Assessment of the importance of the use of DNA in police investigations comes in part from the low clearance rates (i.e. rates of solved crimes) that are often achieved using conventional investigative techniques. This problem was noted in the National Research Council (NRC) report on Fairness and Effectiveness in Policing (Committee, 2004) which concluded “that most property crimes and many violent crimes are unsolved” (p. 227). The problem is particularly acute for property crimes where clearance rates are often much below 20% (Cordner, 1989; Weisburd et al., in press). Low clearance rates in property crime are the result of a combination of factors, but are often attributed to a lack of evidence in property crime investigations (where eye witness accounts are rare) and the large number of cases relative to investigators available (Eck, 1983; Greenwood, Chaiken, & Petersilia 1977). The NRC report (2004) also notes that studies have shown “that if clues pointing to specific suspects were not provided by citizens to the first responding officers, then follow-up investigators had great difficulty solving the case” (p. 228).
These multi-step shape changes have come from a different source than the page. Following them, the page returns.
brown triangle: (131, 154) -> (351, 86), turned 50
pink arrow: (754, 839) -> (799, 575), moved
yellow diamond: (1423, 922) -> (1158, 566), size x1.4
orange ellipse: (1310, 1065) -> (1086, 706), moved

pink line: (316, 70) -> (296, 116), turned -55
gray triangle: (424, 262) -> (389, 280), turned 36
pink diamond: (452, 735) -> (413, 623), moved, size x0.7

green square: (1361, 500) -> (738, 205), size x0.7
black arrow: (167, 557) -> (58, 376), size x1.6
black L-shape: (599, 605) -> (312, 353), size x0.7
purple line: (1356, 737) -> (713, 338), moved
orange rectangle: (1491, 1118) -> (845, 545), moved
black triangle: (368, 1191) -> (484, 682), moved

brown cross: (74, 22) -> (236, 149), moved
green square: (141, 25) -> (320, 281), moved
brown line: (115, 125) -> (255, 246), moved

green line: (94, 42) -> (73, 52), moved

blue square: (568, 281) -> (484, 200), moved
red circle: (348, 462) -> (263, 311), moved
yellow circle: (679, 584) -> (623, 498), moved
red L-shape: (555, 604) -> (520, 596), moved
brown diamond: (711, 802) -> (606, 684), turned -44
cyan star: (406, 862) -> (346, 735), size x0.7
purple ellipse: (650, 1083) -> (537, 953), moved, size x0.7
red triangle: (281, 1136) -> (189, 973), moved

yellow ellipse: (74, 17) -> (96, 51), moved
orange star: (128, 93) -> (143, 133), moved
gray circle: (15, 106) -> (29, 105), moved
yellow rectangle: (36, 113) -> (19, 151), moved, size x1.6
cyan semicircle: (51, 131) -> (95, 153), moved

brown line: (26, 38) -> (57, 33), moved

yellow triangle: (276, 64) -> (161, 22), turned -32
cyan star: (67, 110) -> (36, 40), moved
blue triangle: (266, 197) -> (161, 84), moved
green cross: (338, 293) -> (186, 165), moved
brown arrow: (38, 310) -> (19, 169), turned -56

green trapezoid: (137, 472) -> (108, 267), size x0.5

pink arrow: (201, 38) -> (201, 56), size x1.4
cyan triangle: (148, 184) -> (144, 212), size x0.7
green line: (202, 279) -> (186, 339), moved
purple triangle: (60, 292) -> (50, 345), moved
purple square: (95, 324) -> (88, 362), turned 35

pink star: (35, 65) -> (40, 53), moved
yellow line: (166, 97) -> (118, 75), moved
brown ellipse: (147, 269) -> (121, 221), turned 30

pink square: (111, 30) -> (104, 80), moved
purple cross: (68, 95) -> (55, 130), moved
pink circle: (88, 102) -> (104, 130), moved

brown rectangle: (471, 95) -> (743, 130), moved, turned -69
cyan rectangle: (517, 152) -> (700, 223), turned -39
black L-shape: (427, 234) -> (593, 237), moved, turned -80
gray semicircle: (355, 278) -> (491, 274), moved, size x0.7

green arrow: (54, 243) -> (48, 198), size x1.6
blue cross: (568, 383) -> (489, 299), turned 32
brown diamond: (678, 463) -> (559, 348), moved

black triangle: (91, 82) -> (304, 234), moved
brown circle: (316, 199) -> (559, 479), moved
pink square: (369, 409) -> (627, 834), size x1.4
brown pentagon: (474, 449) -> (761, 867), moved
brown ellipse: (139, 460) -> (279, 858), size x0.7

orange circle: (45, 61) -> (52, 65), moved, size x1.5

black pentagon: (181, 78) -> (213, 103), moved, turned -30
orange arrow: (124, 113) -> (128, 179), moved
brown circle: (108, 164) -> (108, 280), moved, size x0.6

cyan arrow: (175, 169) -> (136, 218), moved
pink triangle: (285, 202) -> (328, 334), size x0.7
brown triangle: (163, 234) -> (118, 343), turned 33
Despite the strong advances in police innovations and their evaluation in the 1980s and 1990s (Weisburd and Braga, 2006), there is more generally little evidence regarding whether technology (e.g. advanced computing, automatic finger print systems, and DNA analysis) has impacted on the success of investigations (Committee, 2004). In this regard Horvath et al. (2001:5) argue that “in many fundamental respects, the police criminal investigation process has remained relatively unaffected by the significant changes that have occurred in policing, the crime problem and technology in the past thirty years.”
DNA is essentially a long string of information that is represented by combinations of four possible acid pairings of adenine, cytosine, guanine, and thymine (AT, GC, TA, CG). Long sequences of these pairs contain each individual's genetic information, much the same way strings of 1s and 0s in binary code can contain the information used by computers (i.e. 00110101101100).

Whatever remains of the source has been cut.